5. Khoroshko ND // Modern therapy of chronic myelogenous leukemia //. Abstract of the doctor. Diss., Moscow, SSC RAMS, 1992, p. - 46.

6. Khoroshko ND // Prediction factors for chronic myelogenous leukemia. // Ter.archive 1993, No. 7, pp. 23-28.

7. Khoroshko ND, Mokeeva R.A., Abakumov E.N., Nemchenko I.S., Semenova E.A., Zakharova A.V., Kobzev Yu.N. et al. Diffuse brain damage in hypereosinophilic variant Ph - negative, BCR / ABL - positive variant of chronic myeloid leukemia. // Hematol. and transfusol., 2000, No. 2, pp. 30-34.

8. Schnitsar Z.V. // The value of immune complexes and the characteristic of blast cells in chronic myeloproliferative diseases // Abstract. dis.
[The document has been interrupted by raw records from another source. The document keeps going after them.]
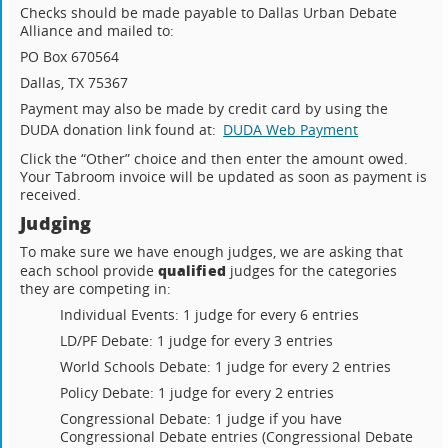
Checks should be made payable to Dallas Urban Debate
Alliance and mailed to:
PO Box 670564
Dallas, TX 75367
Payment may also be made by credit card by using the
DUDA donation link found at:
DUDA Web Payment
Click the “Other” choice and then enter the amount owed.
Your Tabroom invoice will be updated as soon as payment is
received.
Judging
To make sure we have enough judges, we are asking that
qualified
each school provide
judges for the categories
they are competing in:
Individual Events: 1 judge for every 6 entries
LD/PF Debate: 1 judge for every 3 entries
World Schools Debate: 1 judge for every 2 entries
Policy Debate: 1 judge for every 2 entries
Congressional Debate: 1 judge if you have
Congressional Debate entries (Congressional Debate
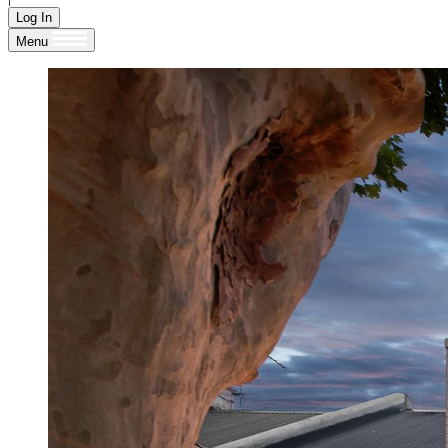
Log In
Menu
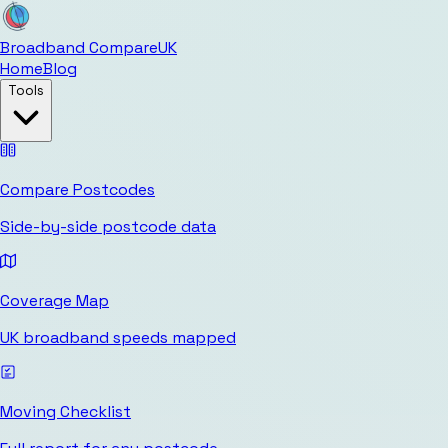
Broadband Compare
UK
Home
Blog
Tools
Compare Postcodes
Side-by-side postcode data
Coverage Map
UK broadband speeds mapped
Moving Checklist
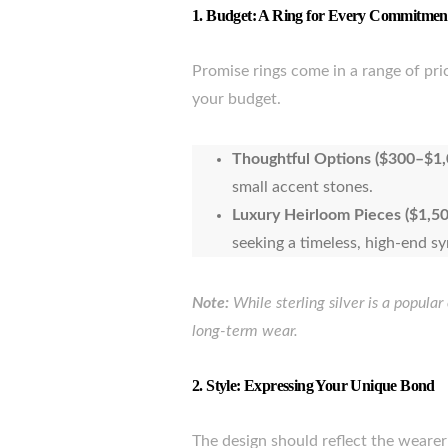
1.
Budget: A Ring for Every Commitmen
Promise rings come in a range of pri
your budget.
Thoughtful Options ($300–$1,
small accent stones.
Luxury Heirloom Pieces ($1,50
seeking a timeless, high-end s
Note:
While sterling silver is a popular
long-term wear.
2.
Style: Expressing Your Unique Bond
The design should reflect the weare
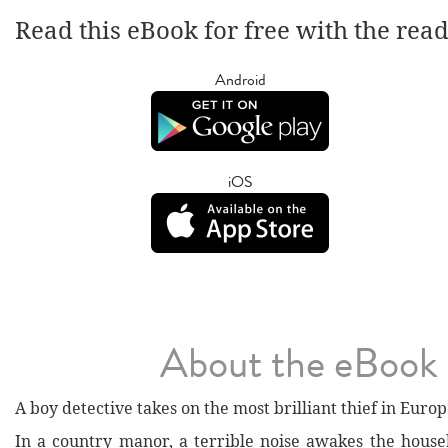
Read this eBook for free with the rea
Android
iOS
About the eBook
A boy detective takes on the most brilliant thief in Europ
In a country manor, a terrible noise awakes the house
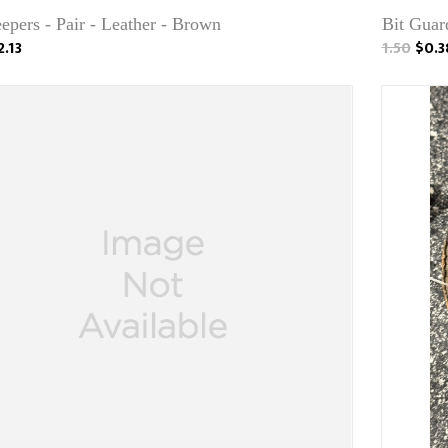
epers - Pair - Leather - Brown
Bit Guar
2.13
1.50
$0.3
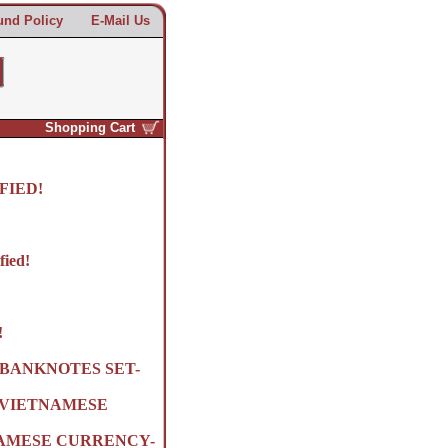
und Policy
E-Mail Us
Shopping Cart
FIED!
fied!
!
BANKNOTES SET-
R VIETNAMESE
NAMESE CURRENCY-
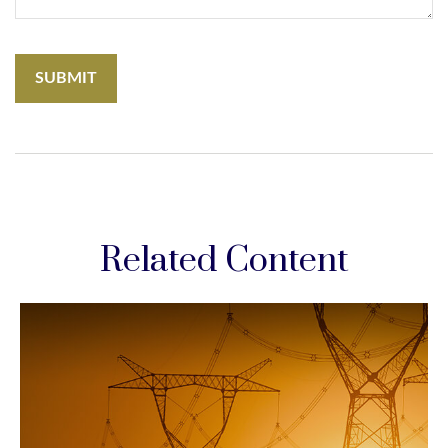
Related Content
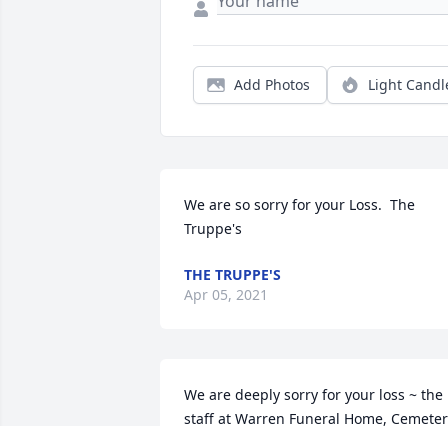
Add Photos
Light Candl
We are so sorry for your Loss.  The 
Truppe's
THE TRUPPE'S
Apr 05, 2021
We are deeply sorry for your loss ~ the 
staff at Warren Funeral Home, Cemeter
& Mausoleum
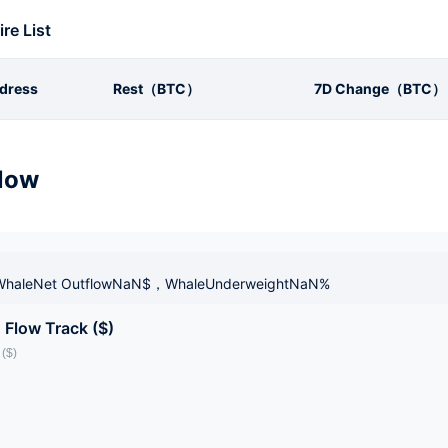
ire List
dress
Rest（BTC）
7D Change（BTC）
low
haleNet OutflowNaN$，WhaleUnderweightNaN%
 Flow Track ($)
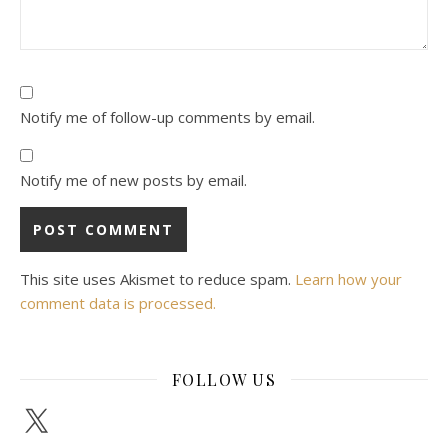
Notify me of follow-up comments by email.
Notify me of new posts by email.
This site uses Akismet to reduce spam.
Learn how your
comment data is processed.
FOLLOW US
X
Cand. honey. sciences. - Kiev, 23 p., 1983.

9. Jonuleit, T., Perschel, S., Schwas, R., et al. // Bcr-abl kinase promotes cell cycle entry of primary myeloid CML cells in the absence of growth factors. // Brit. J. Haematol. 1998, v. 100, p. 295-303.

10. Maeyer E. // Interferon and other regulatory cytocins // NY., 1988, p. 201.

11. McDonnell T., Raymond E. Meyn, Robertson L.E. // Implications of apoptotic cell death regulation in cancer therapy. // Cancer Biology, 1995, v. 6, p. 53-60.

12. Schwab S., Peschel C., Despres D., et al. // Deficient cell cycle control in myeloid leukemia. // Cytokines and Mol. Therapy, 1995, v. 1, p. 281-288.

13. Guilhot F., Dreyfus B., M-c Desmareat, Giroud C., Huret J. // Combined therapy interferon and chemotherapy in chronic myelogenous leukemia. // Nouvelle Revue Francoise d ”Mematologie, 1989, v.31, 2, p. 171-173.

Claims (1)

A method for predicting the course of chronic myeloid leukemia, which consists in determining peripheral blood leukocytes, characterized in that the energy of leukocyte taxis (ETL) is simultaneously determined in the patient’s peripheral blood and bone marrow, and if the ETL gradient is 0.05 or lower, the risk of disease progression is determined to be minimal, between 0.06 and 0.15, the risk of progression is defined as average, and with a gradient above 0.15, the risk of progression is defined as the maximum.